This game simply isn’t finished. Even after the first post-release patch, there remain fundamental flaws that prevent players from having a good time. This is a shame, as MX vs ATV Legends has some interesting ideas, an open world area, three distinct vehicle types and a vast single-player career.
This is the seventh title in the long-running MX vs ATV series, that started life after combining THQ’s MX games with Sony’s ATV Offroad Fury titles. It features motocross – off-road motorcycle racing, or ‘MX’ – with all-terrain vehicles, also known as quad bikes.
Legends marks an all-new ground-up approach, following 2018’s MX vs ATV All Out, which was met with a largely lukewarm response, to say the least.
Created by Rainbow Studios, the aim is for you to become a champion across multiple disciplines. There’s the aforementioned MX and ATV, but also UTV – a Utility Task Vehicle is a four-wheeled off-road car of sorts, also known as a side-by-side, as it can seat more than one person.
For most of your time in the fictionalised setting, you are racing against AI-controlled rivals with one simple aim: score the most points over a series of races.
Yet the main pull is an open environment, where you can learn, explore, take part in optional activities or unlock collectables. The free ride areas are lush, detailed and sadly, largely a bit pointless.
It serves as your place to complete the tutorials and in-between races you can interact – a static character with on-screen text – with personalities that provide you with new motorcycle parts and well, that’s mostly it.
You don’t ride up to or discover your next career events, for example. They are accessed by the pause menu, which robs the game of vital flow. Simply selecting your next main race from a list just doesn’t have the same allure as finding it within a mountainous region.
When you load up a race, however, the track design has been turned up to 11. There are jumps and then there are MX vs ATV Legends’ jumps. Vast chasms that really amp up the peril.
To execute a landing, you must first leap far enough and to do that pre-loading your rider by pulling back on the analogue sticks is essential.
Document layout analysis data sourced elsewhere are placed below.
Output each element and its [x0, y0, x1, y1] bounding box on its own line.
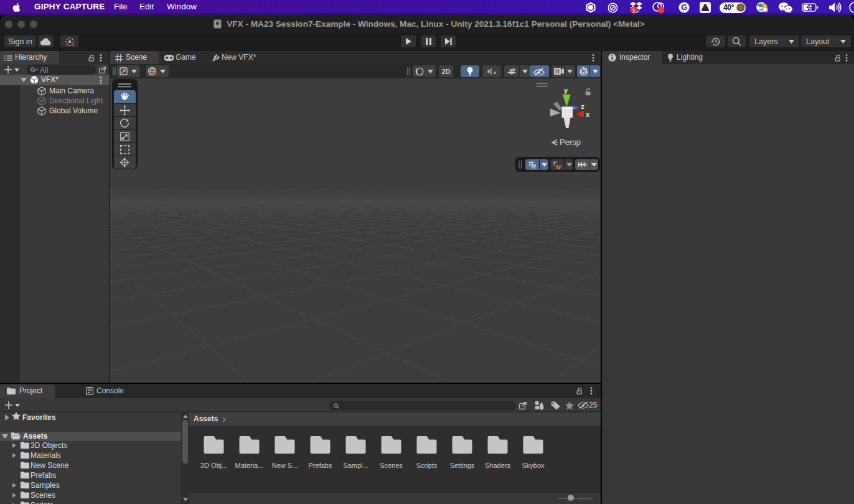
- svg-text:x: x: [70, 41, 73, 47]
- svg-text:y: y: [564, 86, 568, 94]
- svg-text:G: G: [681, 3, 687, 12]
- svg-text:Y: Y: [533, 164, 537, 169]
- svg-text:x: x: [494, 70, 497, 75]
- svg-text:1: 1: [632, 7, 636, 14]
- svg-text:z: z: [581, 103, 584, 110]
- svg-text:x: x: [586, 111, 590, 118]
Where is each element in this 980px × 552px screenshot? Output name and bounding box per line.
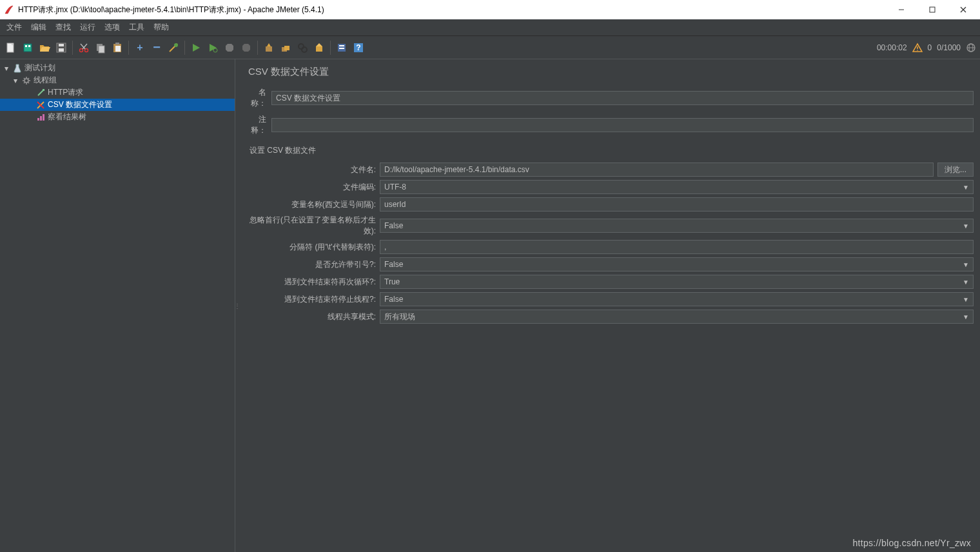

That can lead to a lot of frustration at first, as without a rewind system such as that in contemporary rival Monster Energy Supercross 5, for example, learning each bump, rut and crest of these new tracks can be a challenge.
What compounds the issue is that the game takes an age to reset your bike and rider, to the point where your rivals look to respawn quicker than you. You can manually re-launch, by holding down a button for a few seconds, so you find yourself almost pre-emptively resetting as you know your trajectory is about to end in a faceplant.
When you do smash your bike and rider into the ground, the ragdoll physics are a bit awry, sometimes jittering. It’s neither authentic, nor over-the-top silly, but this strange immersion-breaking middle ground.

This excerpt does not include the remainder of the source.